OP have you requested a carer's assessment for you or an occupational therapy assessment or a rehab assessment for your husband? Are you still in touch with the hospital he was in?

HappyHedgehog247 · Yesterday 22:17

It sounds really hard. What a huge adjustment for you both. Hopefully, in time, you will all be less ghostly and more seen by your husband/their father. It's a big adjustment and acceptance curve, of something you never wanted or expected. Take care of yourself -time out for a run, break away from dh and the kids even if it's 10 mins in the garden.

ClayPotaLot · Yesterday 22:24

Would a murphy bed in your room work? So, at least during the day when he's working, the communal spaces are free?

If there's no way to make a space for him elsewhere, then I think a rule that he cant work between x and y o'clock would be reasonable. A set time when he is engaging with the family.

I'd also put a curtain up around his office space in the lounge so it's not a visual presence for everyone all the time. And if you can afford a garden room, it could be a second lounge for you and the kids if the lounge is pretty much off limits when he's working. Appreciate that may feel like you're being pushed out of your home, but it could be a lovely space and stop the resentment building up.
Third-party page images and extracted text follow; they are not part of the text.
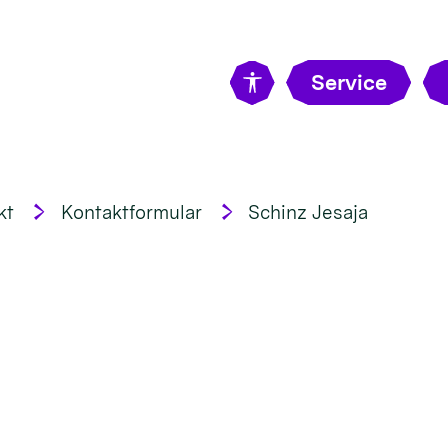
Service
kt
Kontaktformular
Schinz Jesaja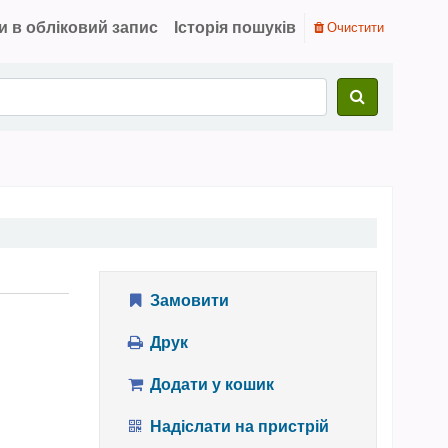
и в обліковий запис
Історія пошуків
Очистити
Замовити
Друк
Додати у кошик
Надіслати на пристрій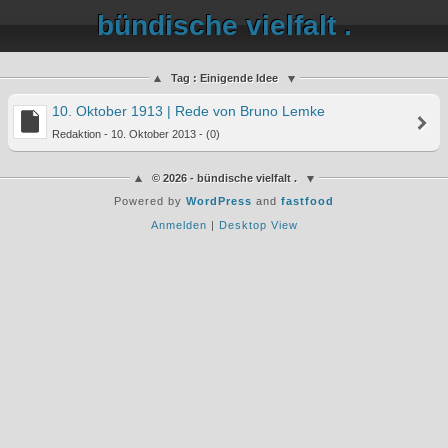
bündische vielfalt .
Tag : Einigende Idee
10. Oktober 1913 | Rede von Bruno Lemke
Redaktion - 10. Oktober 2013 - (0)
© 2026 - bündische vielfalt .
Powered by
WordPress
and
fastfood
Anmelden
|
Desktop View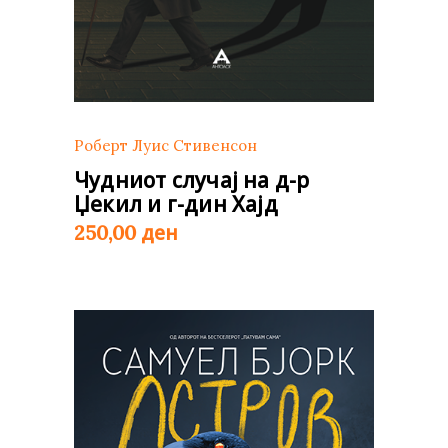
Роберт Луис Стивенсон
Чудниот случај на д-р
Џекил и г-дин Хајд
ден
250,00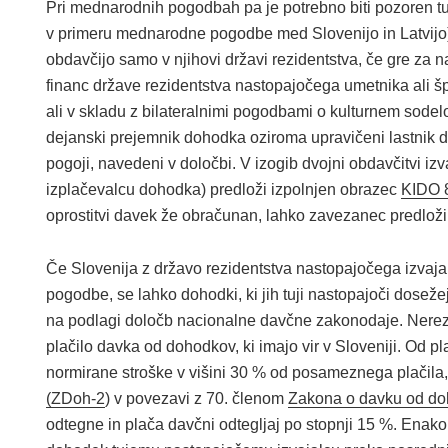
Pri mednarodnih pogodbah pa je potrebno biti pozoren tud
v primeru mednarodne pogodbe med Slovenijo in Latvijo)
obdavčijo samo v njihovi državi rezidentstva, če gre za n
financ države rezidentstva nastopajočega umetnika ali špo
ali v skladu z bilateralnimi pogodbami o kulturnem sodel
dejanski prejemnik dohodka oziroma upravičeni lastnik do
pogoji, navedeni v določbi. V izogib dvojni obdavčitvi izvaj
izplačevalcu dohodka) predloži izpolnjen obrazec
KIDO 
oprostitvi davek že obračunan, lahko zavezanec predlož
Če Slovenija z državo rezidentstva nastopajočega izvaj
pogodbe, se lahko dohodki, ki jih tuji nastopajoči dosežej
na podlagi določb nacionalne davčne zakonodaje. Nerezi
plačilo davka od dohodkov, ki imajo vir v Sloveniji. Od p
normirane stroške v višini 30 % od posameznega plačila,
(ZDoh-2
) v povezavi z 70. členom
Zakona o davku od d
odtegne in plača davčni odtegljaj po stopnji 15 %. Enako v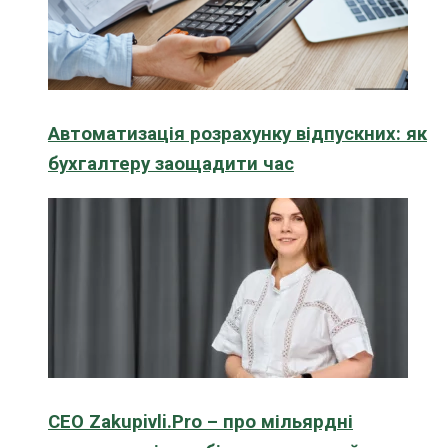
Автоматизація розрахунку відпускних: як
бухгалтеру заощадити час
CEO Zakupivli.Pro – про мільярдні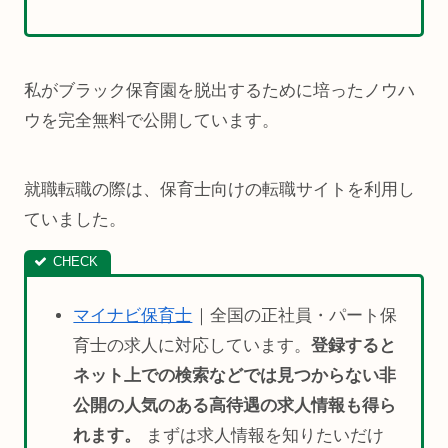
私がブラック保育園を脱出するために培ったノウハ
ウを完全無料で公開しています。
就職転職の際は、保育士向けの転職サイトを利用し
ていました。
マイナビ保育士
｜全国の正社員・パート保
育士の求人に対応しています。
登録すると
ネット上での検索などでは見つからない非
公開の人気のある高待遇の求人情報も得ら
れます。
まずは求人情報を知りたいだけ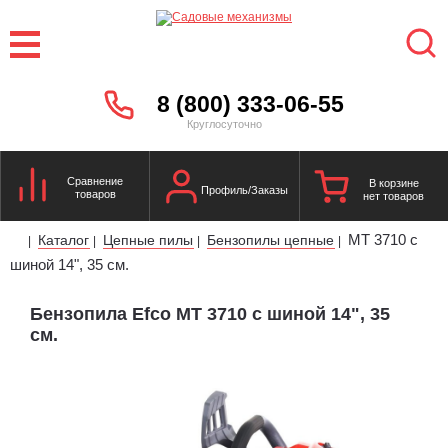
8 (800) 333-06-55
Круглосуточно
Сравнение
В корзине
Профиль/Заказы
товаров
нет товаров
MT 3710 с
Каталог
Цепные пилы
Бензопилы цепные
|
|
|
|
шиной 14", 35 см.
Бензопила Efco MT 3710 с шиной 14", 35
см.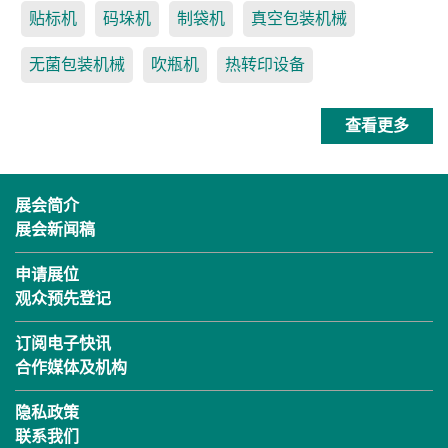
贴标机
码垛机
制袋机
真空包装机械
无菌包装机械
吹瓶机
热转印设备
查看更多
展会简介
展会新闻稿
申请展位
观众预先登记
订阅电子快讯
合作媒体及机构
隐私政策
联系我们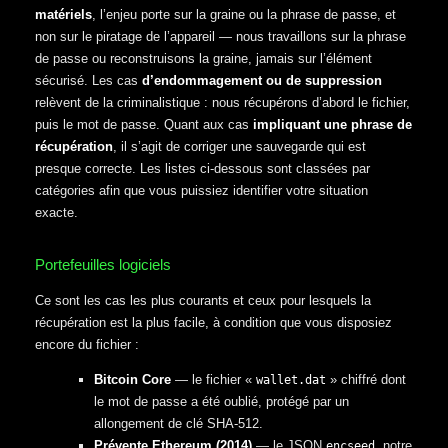
matériels
, l’enjeu porte sur la graine ou la phrase de passe, et
non sur le piratage de l’appareil — nous travaillons sur la phrase
de passe ou reconstruisons la graine, jamais sur l’élément
sécurisé. Les cas
d’endommagement ou de suppression
relèvent de la criminalistique : nous récupérons d’abord le fichier,
puis le mot de passe. Quant aux cas
impliquant une phrase de
récupération
, il s’agit de corriger une sauvegarde qui est
presque correcte. Les listes ci-dessous sont classées par
catégories afin que vous puissiez identifier votre situation
exacte.
Portefeuilles logiciels
Ce sont les cas les plus courants et ceux pour lesquels la
récupération est la plus facile, à condition que vous disposiez
encore du fichier :
Bitcoin Core
— le fichier «
» chiffré dont
wallet.dat
le mot de passe a été oublié, protégé par un
allongement de clé SHA-512.
Prévente Ethereum (2014)
— le JSON
, notre
encseed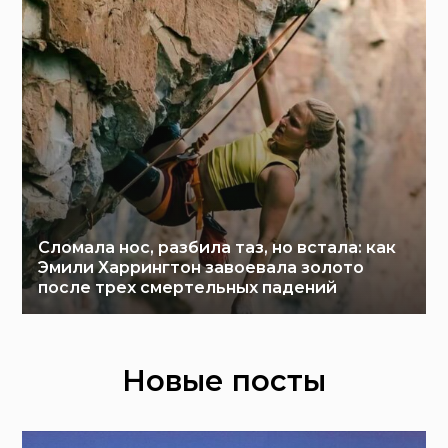
Сломала нос, разбила таз, но встала: как
Эмили Харрингтон завоевала золото
после трех смертельных падений
Новые посты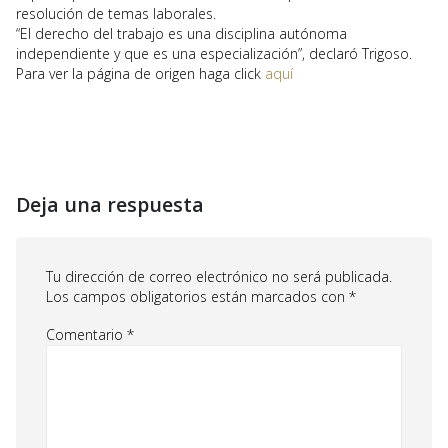
resolución de temas laborales.
“El derecho del trabajo es una disciplina autónoma
independiente y que es una especialización”, declaró Trigoso.
Para ver la página de origen haga click
aquí
Deja una respuesta
Tu dirección de correo electrónico no será publicada.
Los campos obligatorios están marcados con
*
Comentario
*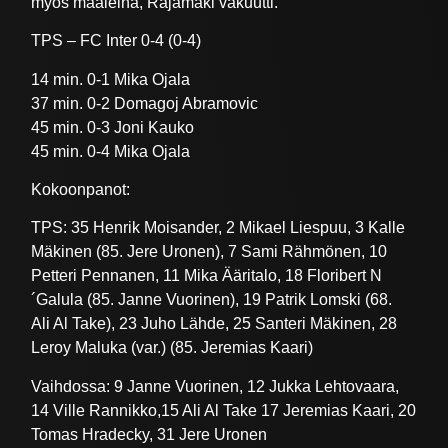
myös maaleina, Rajamäki vakuutti.
TPS – FC Inter 0-4 (0-4)
14 min. 0-1 Mika Ojala
37 min. 0-2 Domagoj Abramovic
45 min. 0-3 Joni Kauko
45 min. 0-4 Mika Ojala
Kokoonpanot:
TPS: 35 Henrik Moisander, 2 Mikael Liespuu, 3 Kalle
Mäkinen (85. Jere Uronen), 7 Sami Rähmönen, 10
Petteri Pennanen, 11 Mika Ääritalo, 18 Floribert N
´Galula (85. Janne Vuorinen), 19 Patrik Lomski (68.
Ali Al Take), 23 Juho Lähde, 25 Santeri Mäkinen, 28
Leroy Maluka (var.) (85. Jeremias Kaari)
Vaihdossa: 9 Janne Vuorinen, 12 Jukka Lehtovaara,
14 Ville Rannikko,15 Ali Al Take 17 Jeremias Kaari, 20
Tomas Hradecky, 31 Jere Uronen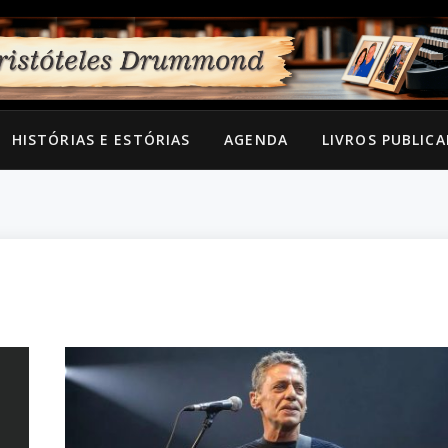
HISTÓRIAS E ESTÓRIAS
AGENDA
LIVROS PUBLIC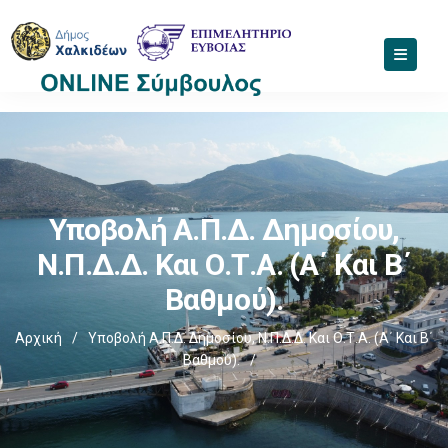
Υποβολή Α.Π.Δ. Δημοσίου,
Ν.Π.Δ.Δ. Και Ο.Τ.Α. (α΄ Και Β΄
Βαθμού).
Αρχική
/
Υποβολή Α.Π.Δ. Δημοσίου, Ν.Π.Δ.Δ. Και Ο.Τ.Α. (α΄ Και Β΄
Βαθμού).
/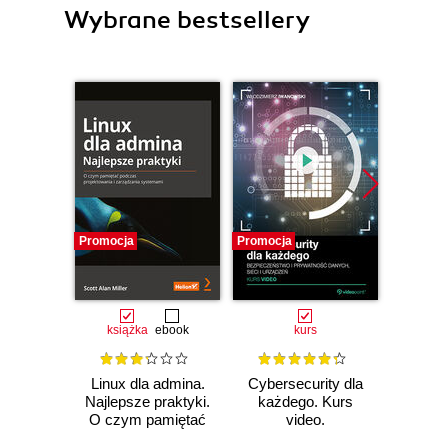
Wybrane bestsellery
Promocja
Promocja
Promocj
książka
ebook
kurs
ksią
Linux dla admina.
Cybersecurity dla
Kal
Najlepsze praktyki.
każdego. Kurs
Zaaw
O czym pamiętać
video.
testy 
podczas
Bezpieczeństwo i
za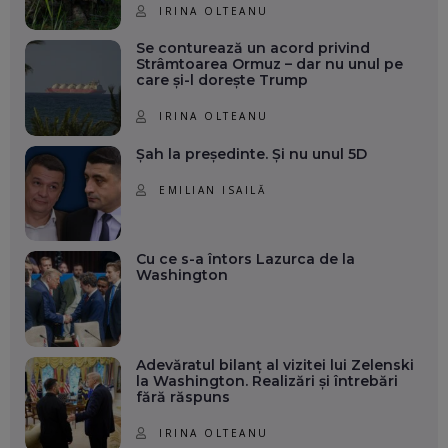
IRINA OLTEANU
Se conturează un acord privind
Strâmtoarea Ormuz – dar nu unul pe
care și-l dorește Trump
IRINA OLTEANU
Șah la președinte. Și nu unul 5D
EMILIAN ISAILĂ
Cu ce s-a întors Lazurca de la
Washington
Adevăratul bilanț al vizitei lui Zelenski
la Washington. Realizări și întrebări
fără răspuns
IRINA OLTEANU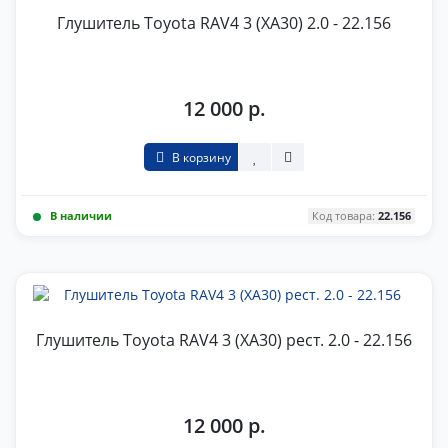
Глушитель Toyota RAV4 3 (XA30) 2.0 - 22.156
12 000 р.
В корзину
В наличии
Код товара:
22.156
Глушитель Toyota RAV4 3 (XA30) рест. 2.0 - 22.156
12 000 р.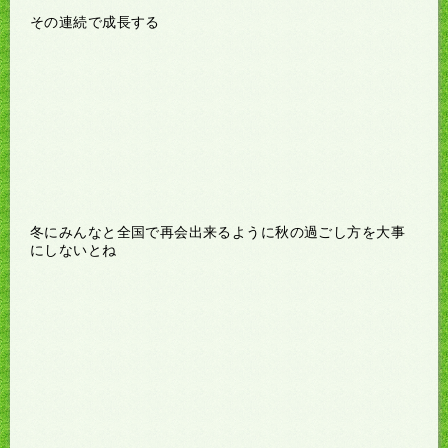
その連続で成長する
冬にみんなと全国で再会出来るように秋の過ごし方を大事
にしないとね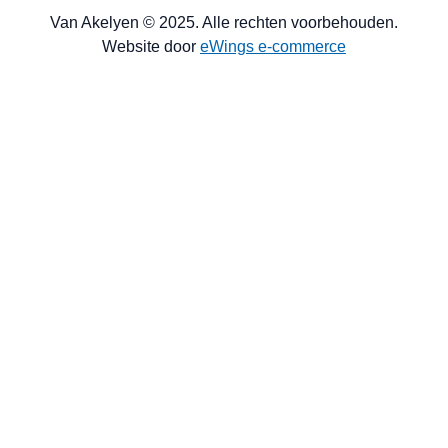
Van Akelyen © 2025. Alle rechten voorbehouden.
Website door
eWings e-commerce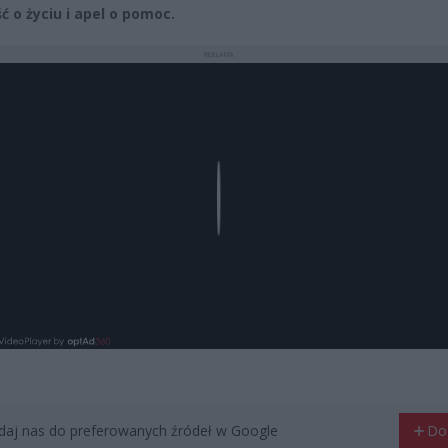
ć o życiu i apel o pomoc.
REKLAMA
Play
aj nas do preferowanych źródeł w Google
Do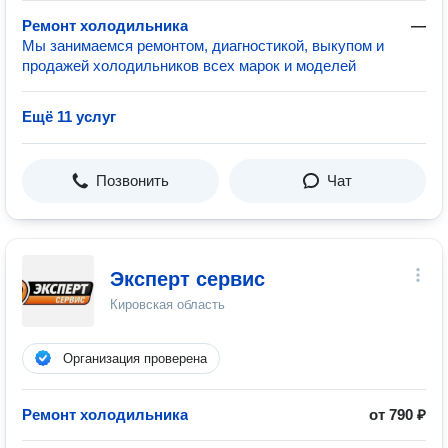
Ремонт холодильника
—
Мы занимаемся ремонтом, диагностикой, выкупом и
продажей холодильников всех марок и моделей
Ещё 11 услуг
Позвонить
Чат
Эксперт сервис
Кировская область
Организация проверена
Ремонт холодильника
от 790 ₽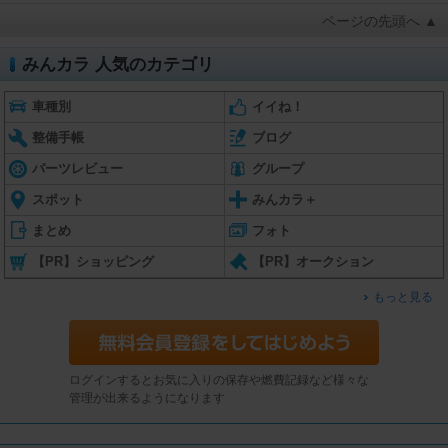
ページの先頭へ ▲
みんカラ 人気のカテゴリ
車種別
イイね！
整備手帳
ブログ
パーツレビュー
グループ
スポット
みんカラ＋
まとめ
フォト
【PR】ショッピング
【PR】オークション
もっと見る
ログインするとお気に入りの保存や燃費記録など様々な
管理が出来るようになります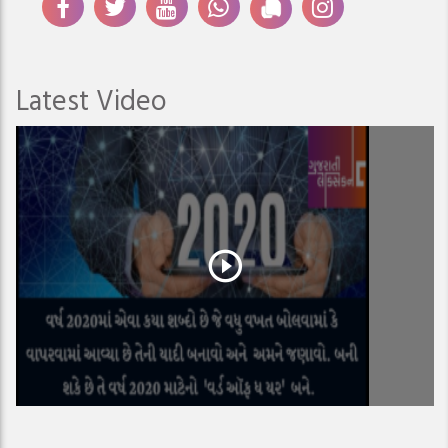
Latest Video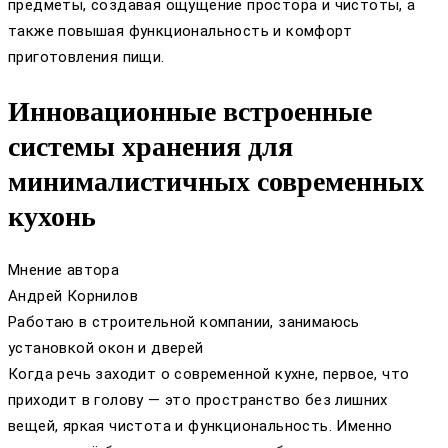
предметы, создавая ощущение простора и чистоты, а
также повышая функциональность и комфорт
приготовления пищи.
Инновационные встроенные
системы хранения для
минималистичных современных
кухонь
Мнение автора
Андрей Корнилов
Работаю в строительной компании, занимаюсь
установкой окон и дверей
Когда речь заходит о современной кухне, первое, что
приходит в голову — это пространство без лишних
вещей, яркая чистота и функциональность. Именно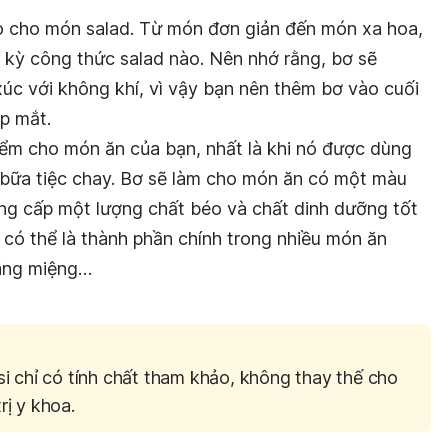
o cho món salad. Từ món đơn giản đến món xa hoa,
t kỳ công thức salad nào. Nên nhớ rằng, bơ sẽ
úc với không khí, vì vậy bạn nên thêm bơ vào cuối
p mắt.
iểm cho món ăn của bạn, nhất là khi nó được dùng
 bữa tiệc chay. Bơ sẽ làm cho món ăn có một màu
ng cấp một lượng chất béo và chất dinh dưỡng tốt
 có thể là thành phần chính trong nhiều món ăn
ráng miệng…
si chỉ có tính chất tham khảo, không thay thế cho
rị y khoa.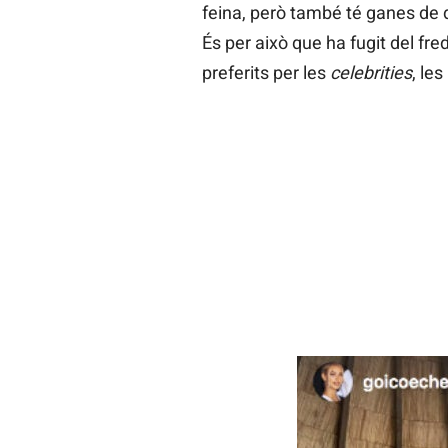
feina, però també té ganes de d
És per això que ha fugit del fre
preferits per les
celebrities
, les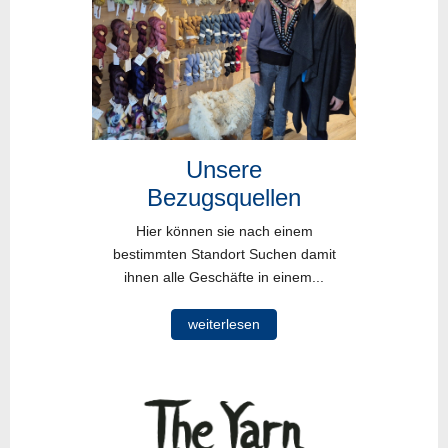
Unsere
Bezugsquellen
Hier können sie nach einem
bestimmten Standort Suchen damit
ihnen alle Geschäfte in einem...
weiterlesen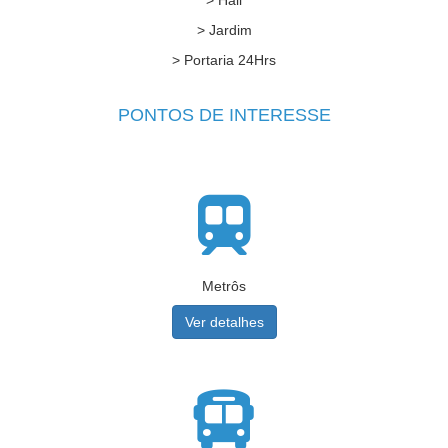
> Jardim
> Portaria 24Hrs
PONTOS DE INTERESSE
Metrôs
Ver detalhes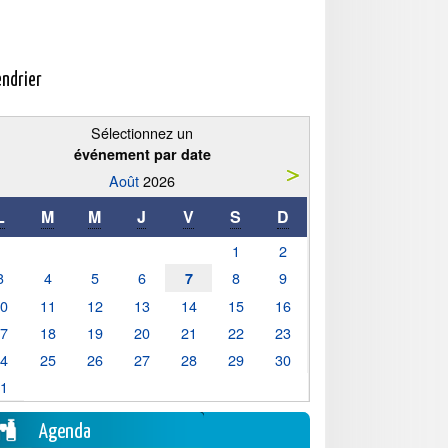
endrier
Sélectionnez un
événement par date
Août
2026
L
M
M
J
V
S
D
1
2
3
4
5
6
8
9
7
10
11
12
13
14
15
16
17
18
19
20
21
22
23
24
25
26
27
28
29
30
31
Agenda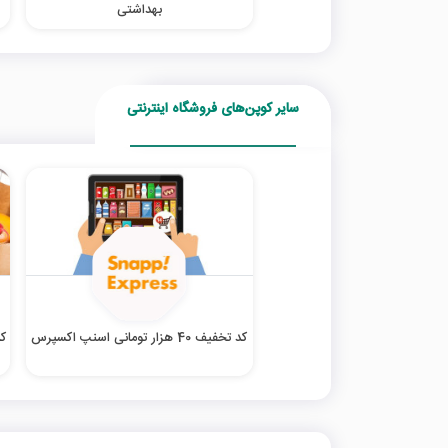
بهداشتی
سایر کوپن‌های فروشگاه اینترنتی
کد تخفیف 40 هزار تومانی اسنپ اکسپرس
کد ت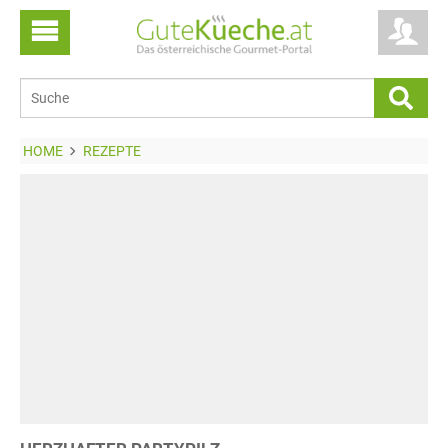
HOME
REZEPTE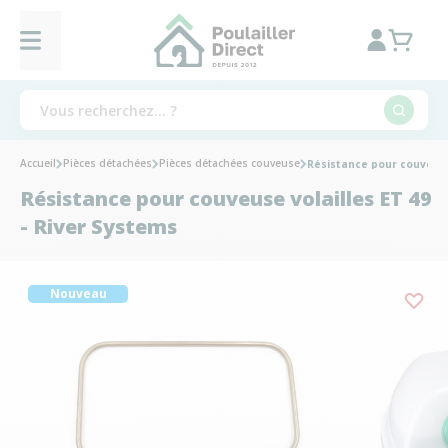
Accueil
Pièces détachées
Pièces détachées couveuse
Résistance pour couveuse 
Résistance pour couveuse volailles ET 49
- River Systems
Nouveau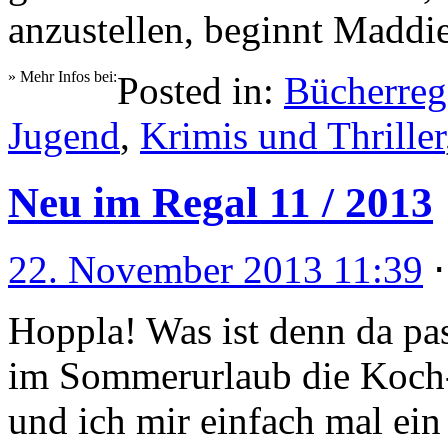
anzustellen, beginnt Maddi
» Mehr Infos bei:
Posted in:
Bücherreg
Jugend
,
Krimis und Thriller
Neu im Regal 11 / 2013
22. November 2013 11:39
Hoppla! Was ist denn da pas
im Sommerurlaub die Koch-
und ich mir einfach mal ein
Make sure you're looking after yourself and the kids in other ways too, OP. I may have misinterpreted what you've written, but if your DH's disability is pretty much the entire focus of the household, you are on a spiraling path of doom. Make sure you and the DC get plenty of your own needs and desires met, even if the way you would have done so in the past is no longer viable. Go out if you need to. Make time for yourself if you need to. Spend on yourself if you need to.

lanadelgrey · Yesterday 22:25

You need you time to scream, vent, mourn. For better or worse this is an all round shit situation and the person with the illness can be incredibly selfish. They are feeling shit too, but being the carer/person left carrying the load often gets left behind.
Is DH ok to be left in charge of the DC if you were to go out?
Can you create a living space upstairs, a den in the garden office or in someway section off the downstairs open plan? If DH is hard to shift then the best thing is for you to have your own space elsewhere.
But do ask GP/health visitor or social services to find out if there is anything available that could help you.